The severity scores for three of the autistic kids had been lost but, instead of excluding them from the analysis, the authors had accidentally included them, giving each person a score of zero, as if they didn’t have any communication difficulties. As it happens, the authors have confirmed that the result just about holds up when the analyses are done correctly, although the effect is somewhat diminished. [Update: A correction has now been published to this effect]. The point, nonetheless, is that the paper made it past the reviewers (and eight authors and an editor) without this problem being noticed.

Mistakes such as these are easy to make – and they’re not always so easy to spot. In the case of the brain scan paper, it was only because the actual data points were plotted in a figure in the paper that the error was even visible. Errors buried deep in the analyses may never be discovered. Peer review can't help.

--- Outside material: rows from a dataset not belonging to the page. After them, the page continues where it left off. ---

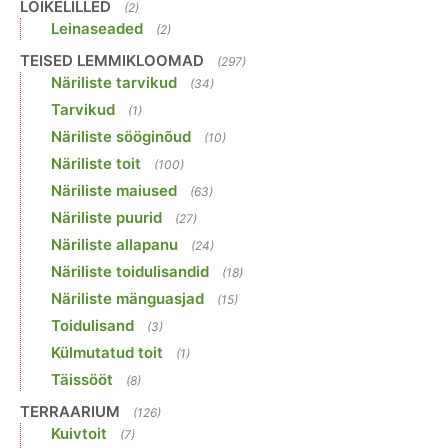
LÕIKELILLED
(2)
Leinaseaded
(2)
TEISED LEMMIKLOOMAD
(297)
Näriliste tarvikud
(34)
Tarvikud
(1)
Näriliste sööginõud
(10)
Näriliste toit
(100)
Näriliste maiused
(63)
Näriliste puurid
(27)
Näriliste allapanu
(24)
Näriliste toidulisandid
(18)
Näriliste mänguasjad
(15)
Toidulisand
(3)
Külmutatud toit
(1)
Täissööt
(8)
TERRAARIUM
(126)
Kuivtoit
(7)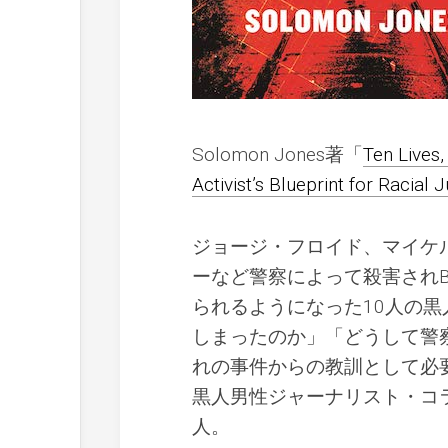
Solomon Jones著「
Ten Lives,
Activist’s Blueprint for Racial J
ジョージ・フロイド、マイケ
ーなど警察によって殺害されBla
られるようになった10人の
しまったのか」「どうして警
れの事件からの教訓として必
黒人男性ジャーナリスト・コ
人。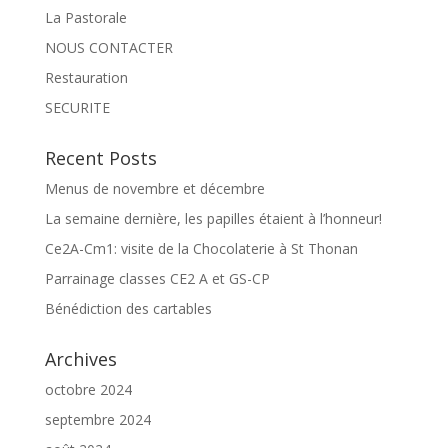
La Pastorale
NOUS CONTACTER
Restauration
SECURITE
Recent Posts
Menus de novembre et décembre
La semaine dernière, les papilles étaient à l’honneur!
Ce2A-Cm1: visite de la Chocolaterie à St Thonan
Parrainage classes CE2 A et GS-CP
Bénédiction des cartables
Archives
octobre 2024
septembre 2024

Even when there are no technical problems and the statistical analysis is flawless, there's still no guarantee that the results mean what the authors think they mean. The conclusions drawn depend on assumptions about what the tests are actually measuring. If those assumptions are wrong then so too might be the conclusions.

A classic example, again from the autism literature. In 1991, Josef Perner and Sue Leekam reported a neat dissociation - kids with autism failed to comprehend that a person could believe something that wasn't true any more, but those same kids were perfectly able to understand that a photograph could show a scene that had since changed.

The false photograph task by Axel Sheffler


The conclusion at the time was that kids with autism must have a very specific problem with understanding other people's mental states, otherwise they would have found both tasks equally difficult. However, this story has gradually unravelled. As Perner and Leekam have latterly argued, the two tasks aren't really equivalent at all. In particular, a photograph isn't a false representation of the present (in the way that a false belief can be), but a true representation of the past. As such, the conclusions of a specific problem with mental states were not warranted.

In hindsight it all seems quite obvious. Indeed, it is really only with hindsight that we can see which ideas, studies, and methods were the ones worth following.

This, in essence, is why scientific progress is slow and haphazard. And while peer review does serve a function, at best it's a crude spam filter for weeding out those papers that are most obviously problematic. It isn't a stamp of scientific truth, because there is no such thing as scientific truth. We shouldn't be shocked or surprised when results don't hold up. Even good science can be wrong - and it frequently is.

What is absolutely critical is that any statement presented as being "science-based" is backed up with a clear report of how the data were collected and analysed. Then the whole world can see how you reached those conclusions; where the problems in your method, your analysis, your conclusions might lie.